Nem sempre é fácil pensar num tema para a coluna. Aí chega a segunda e eu, feliz da vida, já sei o que escrever, até abrir a Folha, encontrar a coluna do Celso Rocha de Barros e descobrir que ele já esgotou o meu assunto.
Pô, Celso, a gente nem sempre concorda, mas você precisava aprontar uma dessas comigo?
O projeto de reforma da Previdência, entre várias outras iniciativas, cria (artigo 201-A) “(...) novo regime de previdência social, organizado com base em sistema de capitalização na modalidade de contribuição definida, de caráter obrigatório para quem aderir”.
Há, portanto, uma opção por um regime distinto do existente (repartição), mas, a partir do momento da opção, as contribuições, obrigatórias, serão direcionadas a “conta vinculada para cada trabalhador e de constituição de reserva individual para o pagamento do benefício”
O Celso crê que novos ingressantes no mercado de trabalho serão forçados para o novo regime; eu acredito que muitos deles preferirão o novo regime, mas essa distinção é irrelevante.
Quem migrar para a capitalização poderá até ganhar, mas deixará de financiar a atual geração de aposentados (e aqui estou me referindo apenas ao INSS).
Como alertei meses atrás, há cerca de 30 milhões de aposentados e pensionistas que receberam R$ 587 bilhões (8,5% do PIB) em 2018. Há também pouco mais de 52 milhões de contribuintes que pingaram R$ 391 bilhões (5,7% do PIB) para pagar essas despesas, resultando em déficit de R$ 196 bilhões.
A demografia já joga contra: a relação entre aposentados e trabalhadores na ativa crescerá, pela maior longevidade da população, bem como a redução das taxas de natalidade.
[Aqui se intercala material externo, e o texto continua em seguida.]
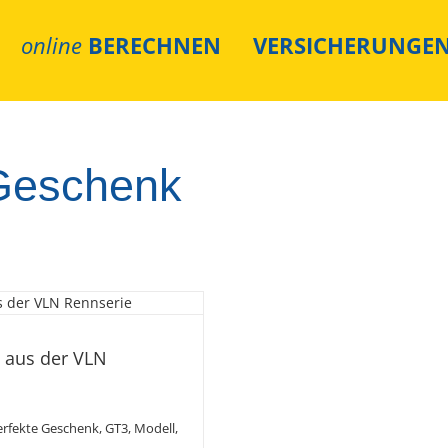
online
BERECHNEN
VERSICHERUNGE
 Geschenk
GT3 Modell aus
serie
l aus der VLN
erfekte Geschenk
,
GT3
,
Modell
,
Para que mesmo precisamos acelerar o processo, tirando da base de contribuição os que optarem pelo regime de capitalização?
Faz sentido criar um sistema de capitalização complementar ao de repartição, como defendido, por exemplo, na proposta elaborada por Paulo Tafner. No caso, pessoas de renda mais elevada contribuiriam para o novo regime sobre o montante que ultrapassasse o teto do regime de repartição.
Note-se que o novo regime, nesse caso, não aumentaria o déficit (como ocorreria pelo projeto enviado na semana passada) nem o reduziria.
Independentemente, portanto, da criação de um novo regime, é necessário alterar o modo de funcionamento do atual, tanto no que se refere ao INSS como no que tange ao funcionalismo.
A esse respeito o projeto do governo apresenta várias alternativas que, segundo suas estimativas, poderiam resultar em redução do déficit previdenciário em pouco mais de R$ 1,1 trilhão nos próximos dez anos.
Note-se que essa redução não se dá na comparação com o déficit atual, mas com aquele que ocorreria na ausência de reformas.
Como destacado oportunamente pelo Marcos Lisboa, a proposta supracitada de Tafner ainda permitiria que gastos previdenciários crescessem em torno de 2% ao ano; como a do governo é mais modesta, o gasto provavelmente cresceria um tanto mais rápido.
Apenas essa observação deveria deixar clara a enormidade da tarefa à frente. Maior que essa, porém, parece ser a disposição das corporações para manter seus privilégios.
Enquanto posam como paladinos dos pobres, se posicionam para manter o status quo que permite que o gasto por funcionário federal seja mais de seis vezes superior ao observado no INSS. Isso é o essencial; o resto é perfumaria.